Mal ne andere Frage: Wenn ich über die KS2000 meine DALI-Devices nicht finde, kann ich den Device-Scan auch über Programmbausteine in TwinCAT 2 durchführen?

Alternativ kann ich mal versuchen, das ganze mit TwinCAT 3 in Betrieb zu nehmen, vielleicht gibt es da ne andere Einstellmaske (?).

Weitere Alternative ist der Aufruf im Kreis der bekannten und befreundeten Elektrounternehmen, ob die nicht n Programmiergerät haben, dass ich mal ne Stunde geliehen haben könnte.


----------



## Fozzy (9 Mai 2018)

Du meinst direkt über die SPS? 
https://infosys.beckhoff.de/index.p...iv2_sample_cx9020.htm&id=13012213212392241738

Werde da anfang nächster Woche mal was testen. 

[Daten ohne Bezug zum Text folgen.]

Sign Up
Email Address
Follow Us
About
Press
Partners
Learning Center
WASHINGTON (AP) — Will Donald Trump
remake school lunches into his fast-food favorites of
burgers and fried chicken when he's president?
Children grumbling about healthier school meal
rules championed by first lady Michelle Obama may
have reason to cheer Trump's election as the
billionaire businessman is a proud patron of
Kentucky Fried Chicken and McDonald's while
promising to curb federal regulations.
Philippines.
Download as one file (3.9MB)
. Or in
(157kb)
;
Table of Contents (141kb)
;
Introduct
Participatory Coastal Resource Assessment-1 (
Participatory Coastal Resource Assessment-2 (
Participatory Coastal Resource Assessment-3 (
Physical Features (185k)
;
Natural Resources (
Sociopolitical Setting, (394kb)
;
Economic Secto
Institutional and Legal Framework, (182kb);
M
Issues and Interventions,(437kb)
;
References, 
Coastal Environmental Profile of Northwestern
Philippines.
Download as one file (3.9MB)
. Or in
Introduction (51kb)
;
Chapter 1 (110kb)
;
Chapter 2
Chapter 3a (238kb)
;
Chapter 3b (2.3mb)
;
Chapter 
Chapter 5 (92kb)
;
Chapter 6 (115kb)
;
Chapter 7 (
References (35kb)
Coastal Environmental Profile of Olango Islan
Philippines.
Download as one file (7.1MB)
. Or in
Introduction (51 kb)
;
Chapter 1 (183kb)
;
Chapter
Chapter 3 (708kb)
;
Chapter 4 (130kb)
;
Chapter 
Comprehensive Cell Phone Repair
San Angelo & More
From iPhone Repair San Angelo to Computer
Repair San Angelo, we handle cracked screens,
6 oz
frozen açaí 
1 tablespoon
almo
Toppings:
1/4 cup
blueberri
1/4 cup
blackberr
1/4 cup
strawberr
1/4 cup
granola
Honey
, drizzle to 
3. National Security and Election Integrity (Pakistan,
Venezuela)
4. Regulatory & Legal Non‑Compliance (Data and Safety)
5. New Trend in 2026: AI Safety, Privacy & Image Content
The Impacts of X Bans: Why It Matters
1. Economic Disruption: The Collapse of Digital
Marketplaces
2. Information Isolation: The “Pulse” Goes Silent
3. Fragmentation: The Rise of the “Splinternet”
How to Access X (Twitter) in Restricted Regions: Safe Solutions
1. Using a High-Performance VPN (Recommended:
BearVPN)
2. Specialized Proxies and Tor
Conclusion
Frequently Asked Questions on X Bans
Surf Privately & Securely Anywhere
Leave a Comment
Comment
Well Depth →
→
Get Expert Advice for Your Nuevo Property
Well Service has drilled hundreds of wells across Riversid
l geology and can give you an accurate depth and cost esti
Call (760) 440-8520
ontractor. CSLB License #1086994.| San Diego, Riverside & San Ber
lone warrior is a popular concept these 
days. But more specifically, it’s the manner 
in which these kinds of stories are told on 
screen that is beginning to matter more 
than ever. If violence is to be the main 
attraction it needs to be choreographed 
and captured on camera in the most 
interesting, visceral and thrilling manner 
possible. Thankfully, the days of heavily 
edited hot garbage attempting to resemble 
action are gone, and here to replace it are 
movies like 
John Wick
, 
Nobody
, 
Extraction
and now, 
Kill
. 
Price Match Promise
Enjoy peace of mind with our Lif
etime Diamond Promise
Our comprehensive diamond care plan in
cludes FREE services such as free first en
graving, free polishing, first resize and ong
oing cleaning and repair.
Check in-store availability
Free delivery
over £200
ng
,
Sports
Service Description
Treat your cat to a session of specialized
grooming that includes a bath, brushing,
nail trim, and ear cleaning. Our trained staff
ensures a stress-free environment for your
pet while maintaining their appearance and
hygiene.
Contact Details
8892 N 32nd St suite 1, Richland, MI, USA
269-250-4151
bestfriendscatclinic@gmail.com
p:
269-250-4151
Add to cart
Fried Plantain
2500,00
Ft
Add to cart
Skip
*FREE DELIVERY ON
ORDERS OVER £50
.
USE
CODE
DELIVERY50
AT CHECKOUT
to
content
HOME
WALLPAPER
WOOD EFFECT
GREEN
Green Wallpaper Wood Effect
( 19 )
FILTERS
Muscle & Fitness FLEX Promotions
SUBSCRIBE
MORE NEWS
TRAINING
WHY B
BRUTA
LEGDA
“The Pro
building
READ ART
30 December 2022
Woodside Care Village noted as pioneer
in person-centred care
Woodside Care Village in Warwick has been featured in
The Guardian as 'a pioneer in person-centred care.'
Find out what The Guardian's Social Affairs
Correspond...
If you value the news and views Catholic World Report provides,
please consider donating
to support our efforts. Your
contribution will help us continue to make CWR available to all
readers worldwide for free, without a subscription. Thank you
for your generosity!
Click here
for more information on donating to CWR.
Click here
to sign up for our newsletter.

Ich muss sagen ich bereue es nicht das Lunatone Dongle gekauft zu haben  Kann super easy alles werte in einer Oberfläche einstellen.


----------



## ADS_0x1 (9 Mai 2018)

Jo, direkt aus dem SPS-Programm heraus. 

Bei Beckhoff gibt es sogar die Bausteine dazu:

z.B. FB_DALIV2AddressingRandomAddressing

Wobei ich ehrlich gesagt bezweifle, dass die Bausteine was anderes machen, als die KS2000...


----------



## ADS_0x1 (10 Mai 2018)

Okay, ich habe das mal ausprobiert... 

Habe die Adressierung durchgeführt (ist ohne Fehler durchgelaufen) und anschließend habe ich noch einmal (mit der KS2000) gescannt: Nix. 
Dann habe ich nach einem Scan-Baustein in TwinCAT gesucht, aber auf die Schnelle keinen gefunden.

Um irgendeine Antwort vom Device zu bekommen, habe ich dann einen Baustein eingefügt, der das aktuelle Dimm-Level ausliest. Habe dann mal ein paar Adressen durchprobiert und bekam den Fehler, dass das Gerät nicht antwortet:





Bin ich nun schlauer? Jo. Die Antwort - also der Fehler - des Bausteins sind plausibel, er gibt keinen kompletten Fehler raus, sondern lediglich, dass der Teilnehmer nicht erreicht werden kann. 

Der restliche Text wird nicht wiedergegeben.